Enquanto isso o Louva-a-Deus girou sobre seu próprio corpo e zumbindo precipitou-se em direção a minha cama, gelei, morreria ali em frente minha querida mãe, covardemente, imóvel picado pelo inseto ferido e mais mortal ainda, agora que estava ferido. Fechei os olhos e não vi a ação seguinte, quando Rex nosso gato grande e cinzento catou-o em pleno voo e devorou-lhe com uma só mordida a cabeça, movimento contínuo passou a devorar-lhe o corpo, os membros que estalavam e eram moídos pelas mandíbulas poderosas do felino, que após a refeição e de ter me salvo do monstrengo, pulou e deitou-se aos meus pés na cama lambendo as patas e me olhando vez por outra com o seu olhar protetor.

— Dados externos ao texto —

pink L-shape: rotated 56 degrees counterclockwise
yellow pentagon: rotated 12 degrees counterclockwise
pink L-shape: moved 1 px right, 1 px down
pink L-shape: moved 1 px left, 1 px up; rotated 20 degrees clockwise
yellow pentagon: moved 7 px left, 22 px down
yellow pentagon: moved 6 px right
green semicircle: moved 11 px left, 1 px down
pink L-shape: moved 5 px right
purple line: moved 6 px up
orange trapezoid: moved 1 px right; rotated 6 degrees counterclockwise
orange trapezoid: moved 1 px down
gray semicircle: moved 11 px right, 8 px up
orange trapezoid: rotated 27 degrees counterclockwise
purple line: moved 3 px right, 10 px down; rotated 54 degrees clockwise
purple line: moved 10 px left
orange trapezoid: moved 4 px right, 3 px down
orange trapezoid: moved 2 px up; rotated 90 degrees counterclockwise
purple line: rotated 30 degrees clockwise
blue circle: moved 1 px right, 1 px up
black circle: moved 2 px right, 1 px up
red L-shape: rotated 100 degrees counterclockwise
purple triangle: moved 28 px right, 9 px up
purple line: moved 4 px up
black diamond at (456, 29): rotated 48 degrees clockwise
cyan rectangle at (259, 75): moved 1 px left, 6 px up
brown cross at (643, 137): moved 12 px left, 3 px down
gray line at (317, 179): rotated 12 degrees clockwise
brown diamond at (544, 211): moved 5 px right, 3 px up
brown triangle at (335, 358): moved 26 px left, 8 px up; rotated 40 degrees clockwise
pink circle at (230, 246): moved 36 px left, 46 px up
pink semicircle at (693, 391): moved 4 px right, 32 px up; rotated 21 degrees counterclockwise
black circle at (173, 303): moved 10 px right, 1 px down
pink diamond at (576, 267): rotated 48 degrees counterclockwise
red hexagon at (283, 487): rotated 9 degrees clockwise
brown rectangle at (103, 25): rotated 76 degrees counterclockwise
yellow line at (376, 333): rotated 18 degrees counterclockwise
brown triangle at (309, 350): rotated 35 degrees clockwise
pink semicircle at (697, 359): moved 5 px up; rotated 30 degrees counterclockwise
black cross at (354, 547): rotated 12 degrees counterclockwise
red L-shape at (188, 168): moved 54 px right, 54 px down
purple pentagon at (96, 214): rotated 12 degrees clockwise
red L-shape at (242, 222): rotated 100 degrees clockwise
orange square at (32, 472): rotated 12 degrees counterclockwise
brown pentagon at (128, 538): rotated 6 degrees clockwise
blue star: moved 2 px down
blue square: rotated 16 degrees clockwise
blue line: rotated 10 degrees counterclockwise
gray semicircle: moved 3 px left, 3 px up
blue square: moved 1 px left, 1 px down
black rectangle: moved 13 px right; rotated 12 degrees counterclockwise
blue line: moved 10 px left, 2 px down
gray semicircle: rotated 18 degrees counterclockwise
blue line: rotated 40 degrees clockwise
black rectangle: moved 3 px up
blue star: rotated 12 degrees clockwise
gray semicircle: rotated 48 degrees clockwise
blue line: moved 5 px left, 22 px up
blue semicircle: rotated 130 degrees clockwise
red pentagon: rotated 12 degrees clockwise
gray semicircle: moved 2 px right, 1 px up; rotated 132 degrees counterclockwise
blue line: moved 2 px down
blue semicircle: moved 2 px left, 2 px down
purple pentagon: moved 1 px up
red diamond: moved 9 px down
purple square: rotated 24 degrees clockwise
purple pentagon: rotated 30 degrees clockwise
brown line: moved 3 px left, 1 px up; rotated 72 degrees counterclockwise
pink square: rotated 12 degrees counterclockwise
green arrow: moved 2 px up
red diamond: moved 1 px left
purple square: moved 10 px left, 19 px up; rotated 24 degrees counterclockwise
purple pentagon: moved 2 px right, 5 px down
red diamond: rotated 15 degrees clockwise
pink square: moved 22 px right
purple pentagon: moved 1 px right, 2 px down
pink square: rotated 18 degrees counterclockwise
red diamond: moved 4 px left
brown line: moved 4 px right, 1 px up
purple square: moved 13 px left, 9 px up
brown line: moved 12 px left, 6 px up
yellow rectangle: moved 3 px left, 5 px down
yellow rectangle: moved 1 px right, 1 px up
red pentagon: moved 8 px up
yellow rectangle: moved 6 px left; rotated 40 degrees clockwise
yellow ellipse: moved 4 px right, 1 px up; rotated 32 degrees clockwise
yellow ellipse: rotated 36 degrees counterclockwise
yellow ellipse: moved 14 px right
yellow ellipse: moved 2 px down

Minha mãe a tudo presenciou em silencio, mas com um leve sorriso nos lábios, ajeitou o lençol sobre mim perguntando:
_Quer que eu leve o Rex para fora?
_Não. Pode deixá-lo comigo, acho que ele me protege como a senhora.
_Dorme estimado - Disse minha mãe beijando me na testa, até hoje sinto o calor e a ternura daquele beijo, depois disso nunca mais tive medo do Louva-a-Deus.